Density gradient in a shock wave of Supersonic Aircraft? Shock waves are basically density gradients. Is the change in density continuous or discrete? By discrete I mean something   

Because it is a density gradient it must have refractive properties. Does aircraft shock wave bend enough light to be seen by naked eyes?  
 A: Based on Wikipedia Shock Waves

Shock waves are not conventional sound waves; a shock wave takes the form of a very sharp change in the gas properties. Shock waves in air are heard as a loud "crack" or "snap" noise. Over longer distances, a shock wave can change from a nonlinear wave into a linear wave, degenerating into a conventional sound wave as it heats the air and loses energy. The sound wave is heard as the familiar "thud" or "thump" of a sonic boom, commonly created by the supersonic flight of aircraft. 

I hope you get a more knowledgeable answer than this, but to me, a linear wave could produce the effect you show in your photo, and possibly density variations could produce the refractive effect.
This answer is all based on my guess about linear waves, if that is wrong, I apologise.  
A: Answers

Is the change in density continuous or discrete?

I wrote some detailed answers at: https://physics.stackexchange.com/a/139436/59023 and https://physics.stackexchange.com/a/136596/59023.
The density gradient is considered discontinuous because the change occurs on spatial scales comparable to and/or smaller than the mean free path of the particles.  It is, of course, not a true discontinuity but ~few micrometers under standard conditions (e.g., STP).
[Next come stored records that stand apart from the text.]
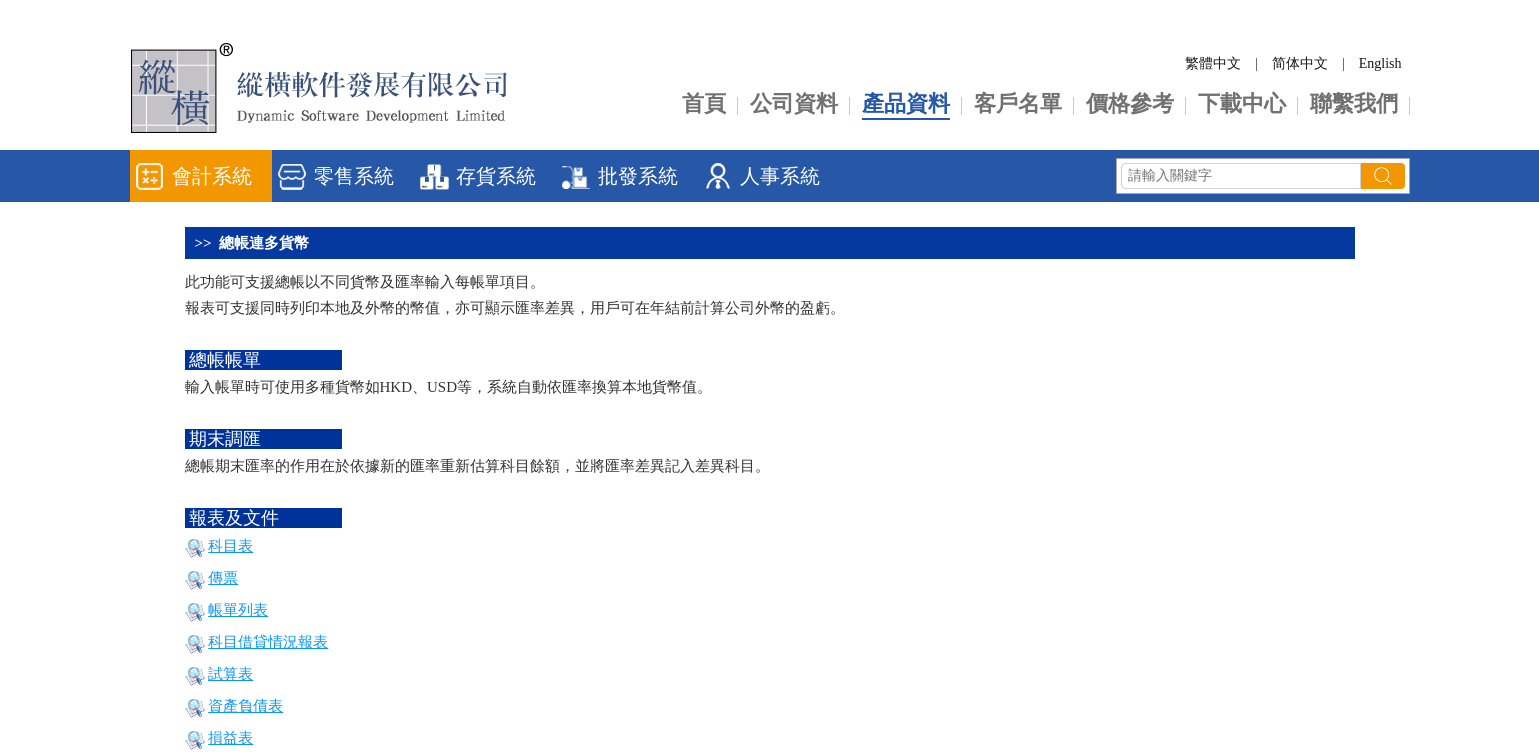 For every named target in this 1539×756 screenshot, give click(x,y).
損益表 (230, 738)
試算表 (230, 674)
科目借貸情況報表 (268, 642)
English (1380, 63)
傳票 (223, 578)
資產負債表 (245, 706)
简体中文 (1300, 63)
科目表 (230, 546)
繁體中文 (1213, 63)
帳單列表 (238, 610)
Does aircraft shock wave bend enough light to be seen by naked eyes?

Yep, as you can see in the below image of an F-18 from the Blue Angels, breaking the speed of sound results in a sharp density gradient.

You can see above the tail rudder the places where the index of refraction has changed due to the strong density gradient caused by a density wave driven by the change in the cross-sectional area of the jet (here causing a weak shock).  The condensation cone only occurs as the piston transitions from subsonic to supersonic, i.e., during shock initiation due to the rapid change in pressure.
Fun Side Note:
I am fairly confident that the picture was taken in the San Francisco bay area which is interesting since it is illegal to break the sound barrier over populated areas (I think "over land" is the legal phrase used but someone correct me if that is incorrect).  The resulting sonic boom would have been rather loud, especially for anyone on the boats in the background.
I do not recall from where I found this image, as it was several years ago (see 2nd update below).
2nd Fun Side Note:
I looked up the sound intensity levels for jet engines while looking for this image (and others) because I recall from the few airshows I attended, military jets are much louder than commercial jets.
One can find a lot of resources on the subject, but one of my favorites is an old hearing protection presentation to the FAA (see the PDF at https://www.faa.gov/about/office_org/headquarters_offices/avs/offices/aam/cami/library/online_libraries/aerospace_medicine/sd/media/McKinley.pdf).  At only 30 ft, the F-22 generates upwards of 150 dBA.  For reference, pain starts between ~120-130 dBA and the eardrum ruptures between ~140-160 dBA.  These jets are so loud that carrier flight deck crews wear both ear plugs and ear head phones and they are still at risk of hearing loss.
The new F-35 is apparently upwards of four times louder (i.e., ~21 dBA louder) than the F-16, which is louder than the F-18.
Update:
A colleague of mine informed me that the above photo was taken near San Diego, not San Francisco.
Update 2:
I will correct my first update in that the above photo was taken by Bernard Zee in the San Francisco bay.